Hi David,
On 6/21/19 5:57 PM, David Holmes wrote:
Hi Peter,
On 21/06/2019 7:55 am, Peter Levart wrote:
As far as I know, cron jobs that cleanup /tmp typically remove files
that have not been modified for a while.
On Fedora for example, there is a systemd timer that triggers once
per day and executes systemd-tmpfiles which manages volatile and
temporary files and directories. The configuration for /tmp is the
following:
# Clear tmp directories separately, to make them easier to override
q /tmp 1777 root root 10d
q /var/tmp 1777 root root 30d
The age field (10 days for /tmp) has the following meaning:
The age of a file system entry is determined from its last
modification timestamp (mtime), its last access timestamp (atime),
and (except for directories) its last status change
timestamp (ctime). Any of these three (or two) values will
prevent cleanup if it is more recent than the current time minus the
age field.
So the solution could be for attach thread (if it is already started)

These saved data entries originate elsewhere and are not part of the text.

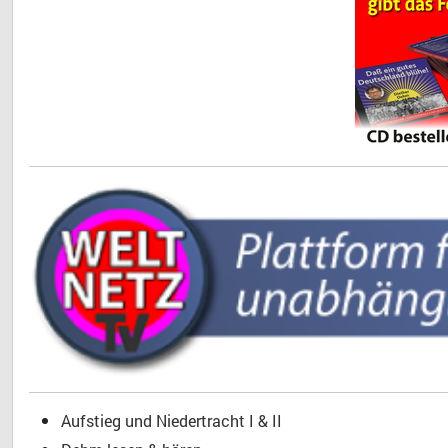
Aufstieg und Niedertracht I & II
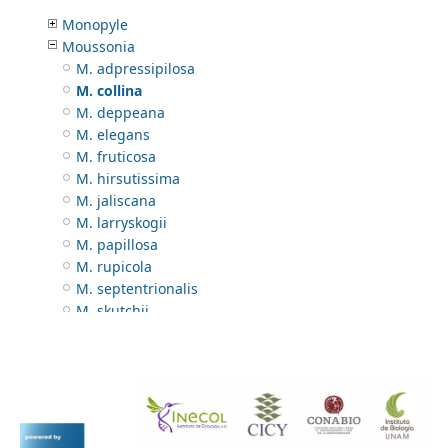
Locheria
Monopyle
Moussonia
M. adpressipilosa
M. collina
M. deppeana
M. elegans
M. fruticosa
M. hirsutissima
M. jaliscana
M. larryskogii
M. papillosa
M. rupicola
M. septentrionalis
M. skutchii
M. triflora
M. viminalis
Napeanthus
Nautilocalyx
Nematanthus
Neomortonia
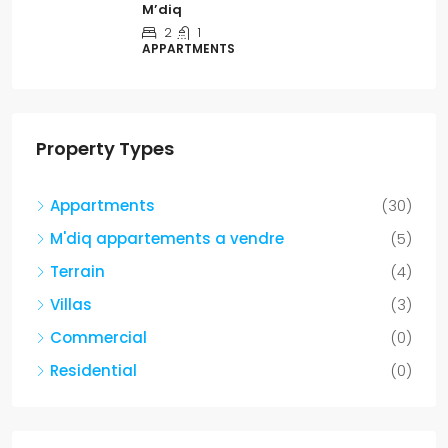
M’diq
2
1
APPARTMENTS
Property Types
Appartments
(30)
M'diq appartements a vendre
(5)
Terrain
(4)
Villas
(3)
Commercial
(0)
Residential
(0)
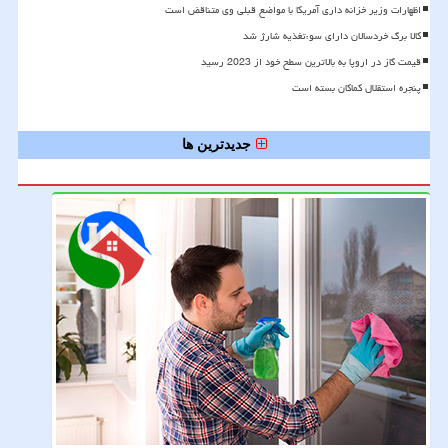
اظهارات وزیر خزانه داری آمریکا با مواضع قبلی وی متناقض است
کالا برگ خردسالان دارای سوءتغذیه شارژ شد
قیمت گاز در اروپا به بالاترین سطح خود از 2023 رسید
پنجره استقلال کماکان بسته است
جدیدترین ها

to update mtime or ctime of the .java_pid<pid> socket file
periodically so cleanup job would leave it alone.
What do you think?
I'm not keen on having the attach listener thread periodically wakeup
just to do this.
The required frequency would be very low. Once a day would be more than
enough. cron jobs are usually set-up to remove files that have not been
touched for several days.
Can we not change permissions to protect the file form external
deletion and ensure the VM cleans it up itself?
If VM crashes, the file is not deleted and it would be wrong if it
persisted forever (or until reboot) because of permissions. Besides, I
don't think there is a (portable, POSIX) permission that would prevent
removing the file since cron job executes as root to be able to remove
files created by several users. /tmp directory normally has "sticky" bit
set, meaning that anybody can create files in it (ugo+w permission), but
only owner of the file or owner of the dir or root can delete the file.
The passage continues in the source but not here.